Copyright (c) 2019 Pimm "de Chinchilla" Hogeling, Edo Rivai

Permission is hereby granted, free of charge, to any person obtaining a copy of this software and associated documentation files (the "Software"), to deal in the Software without restriction, including without limitation the rights to use, copy, modify, merge, publish, distribute, sublicense, and/or sell copies of the Software, and to permit persons to whom the Software is furnished to do so, subject to the following conditions:

The above copyright notice and this permission notice shall be included in all copies or substantial portions of the Software.

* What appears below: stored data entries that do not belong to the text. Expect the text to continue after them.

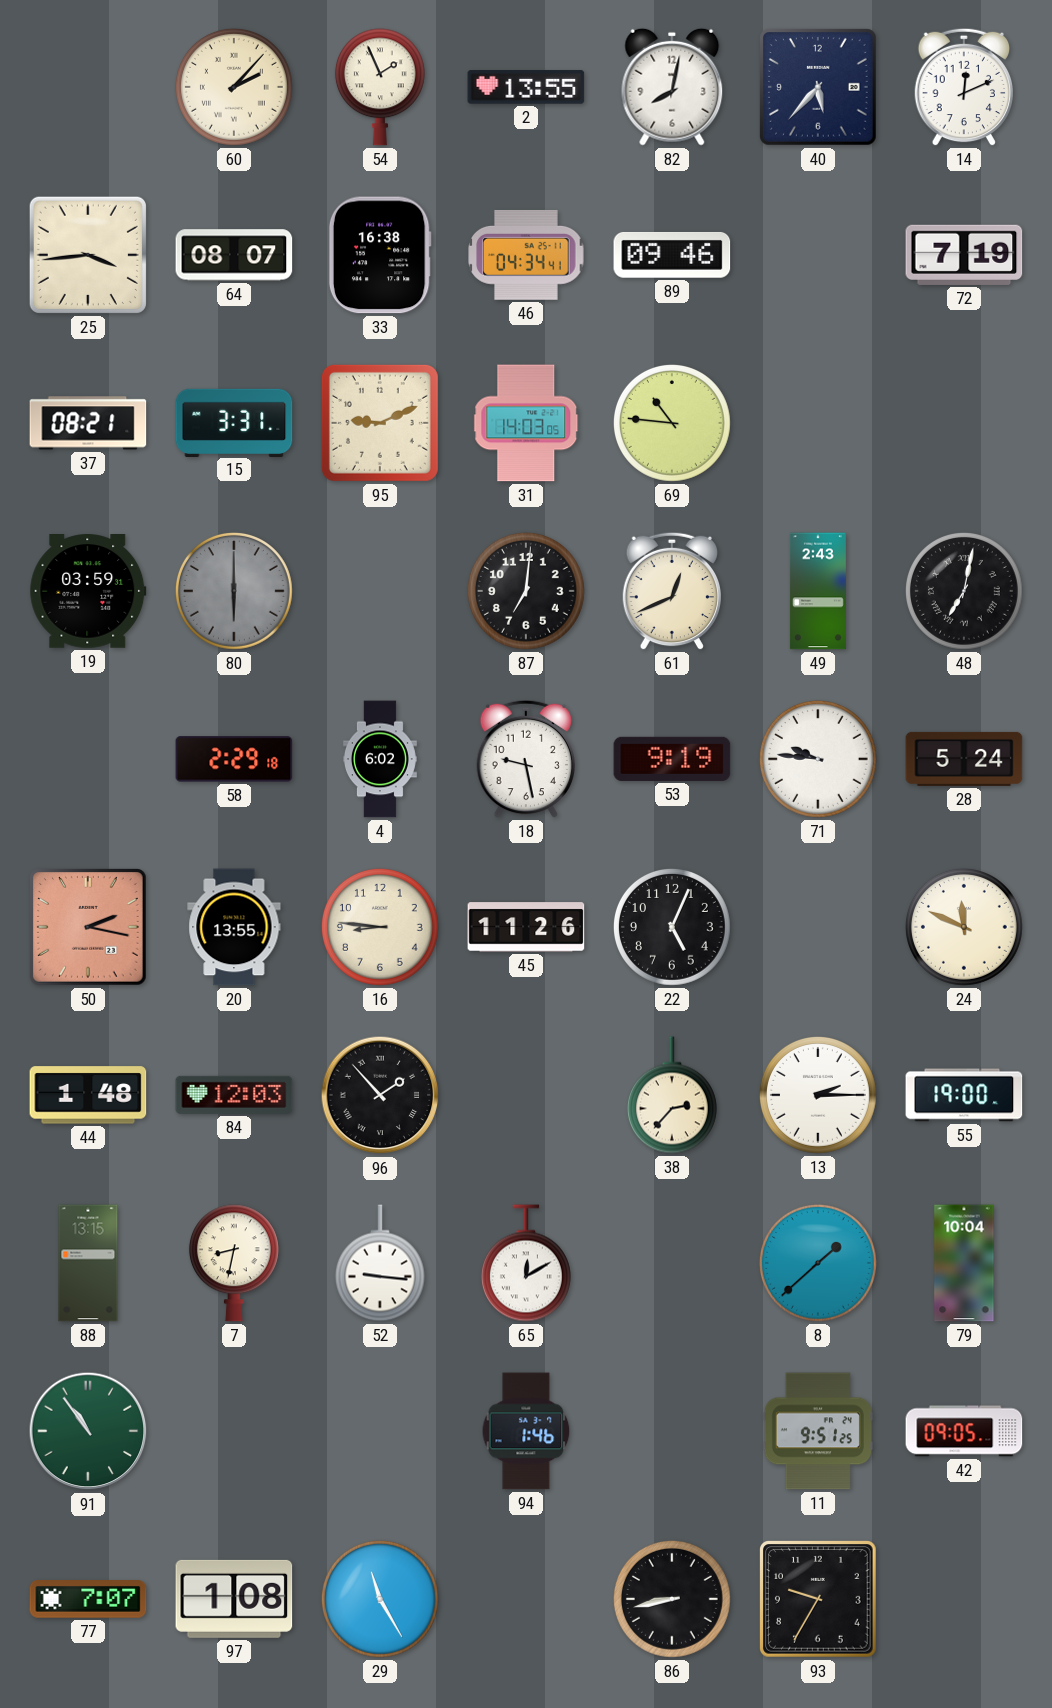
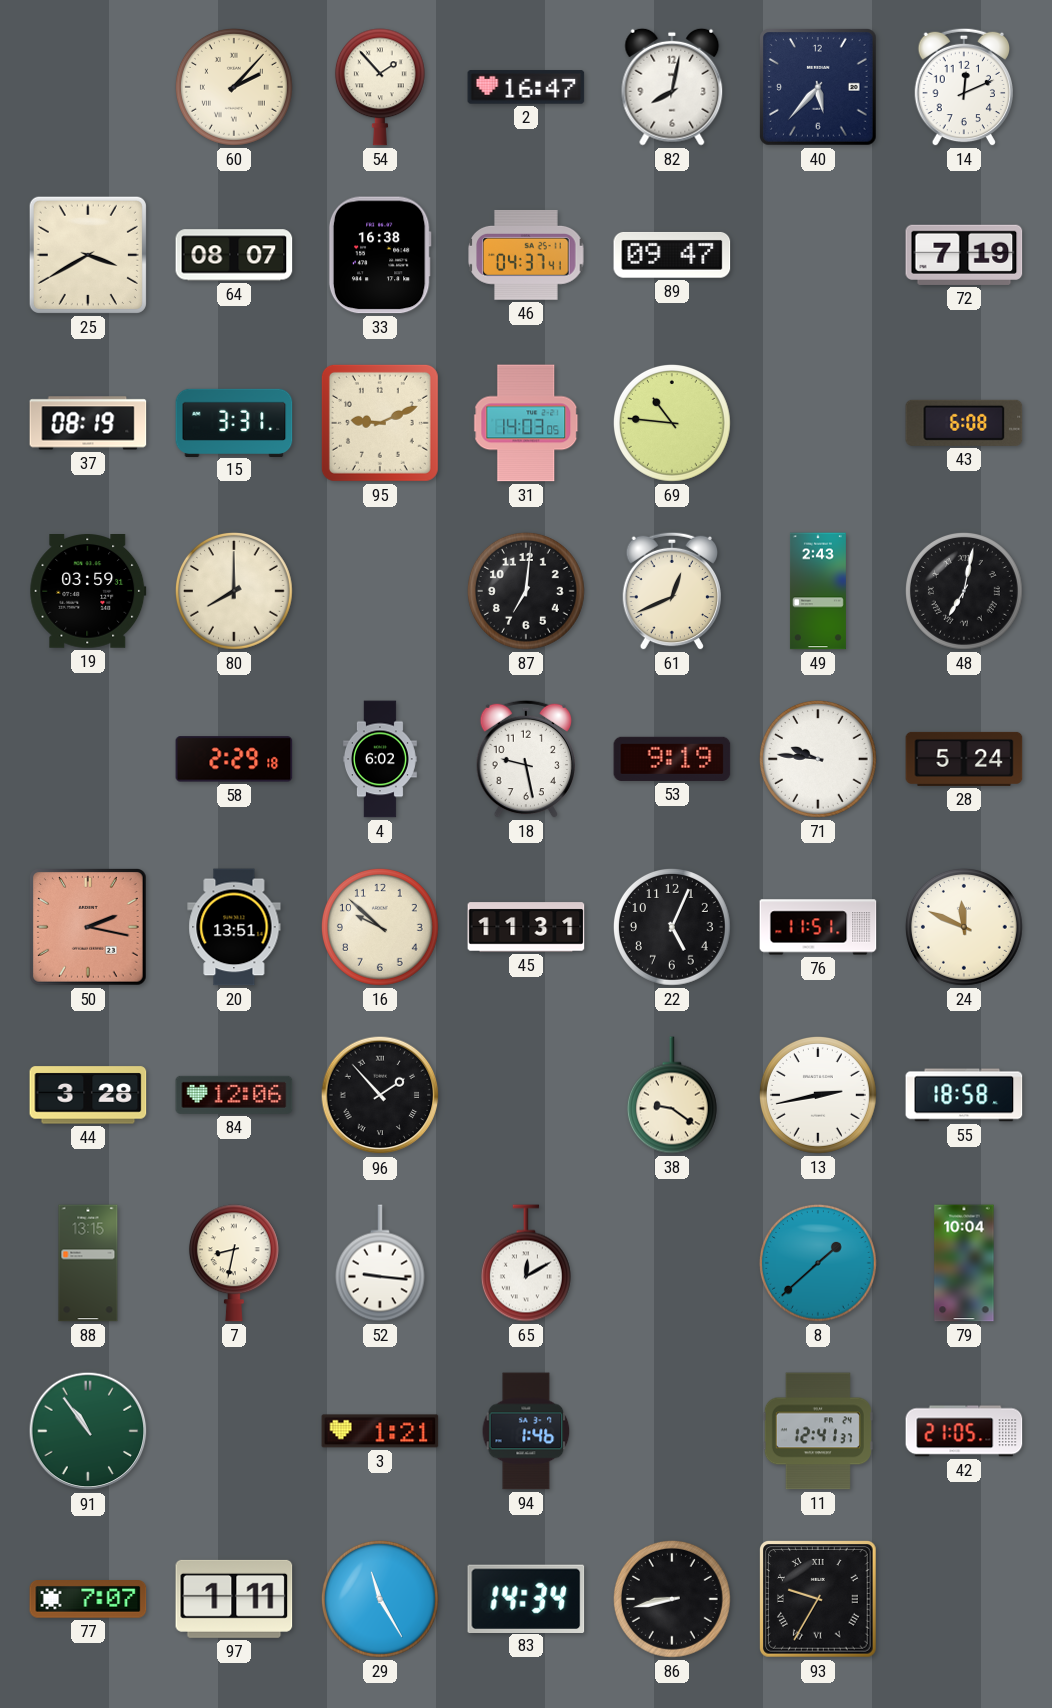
54: 1:56 -> 1:53
2: 13:55 -> 16:47
25: 3:44 -> 3:40
46: 04:34 -> 04:37
89: 09:46 -> 09:47
37: 08:21 -> 08:19
43: none -> 6:08
80: 6:00 -> 8:00
80 dial: grey -> cream
20: 13:55 -> 13:51
16: 8:46 -> 9:52
45: 11:26 -> 11:31
76: none -> 11:51
44: 1:48 -> 3:28
84: 12:03 -> 12:06
38: 2:37 -> 9:21
13: 2:15 -> 2:43
55: 19:00 -> 18:58
3: none -> 1:21
11: 9:51 -> 12:41
42: 09:05 -> 21:05
97: 1:08 -> 1:11
83: none -> 14:34
93 numerals: Arabic -> Roman
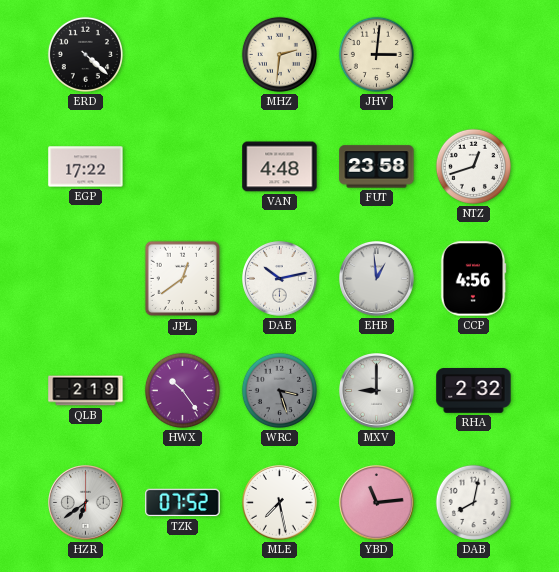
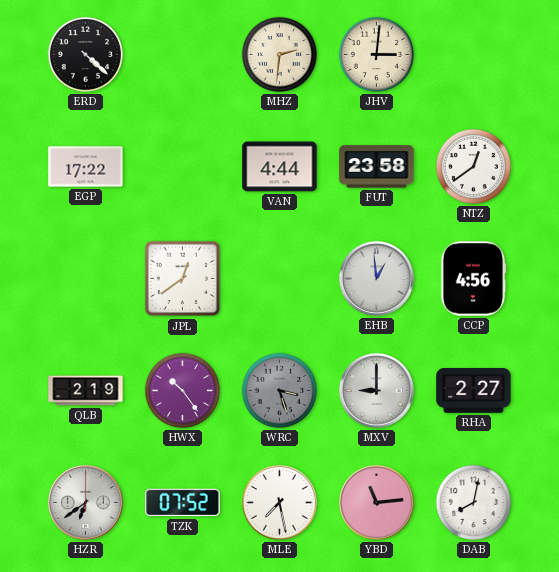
VAN: 4:48 -> 4:44
NTZ: 12:42 -> 12:39
DAE: 10:13 -> none
RHA: 2:32 -> 2:27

The Software is provided "as is", without warranty of any kind, express or implied, including but not limited to the warranties of merchantability, fitness for a particular purpose and noninfringement. in no event shall the authors or copyright holders be liable for any claim, damages or other liability, whether in an action of contract, tort or otherwise, arising from, out of or in connection with the Software or the use or other dealings in the Software.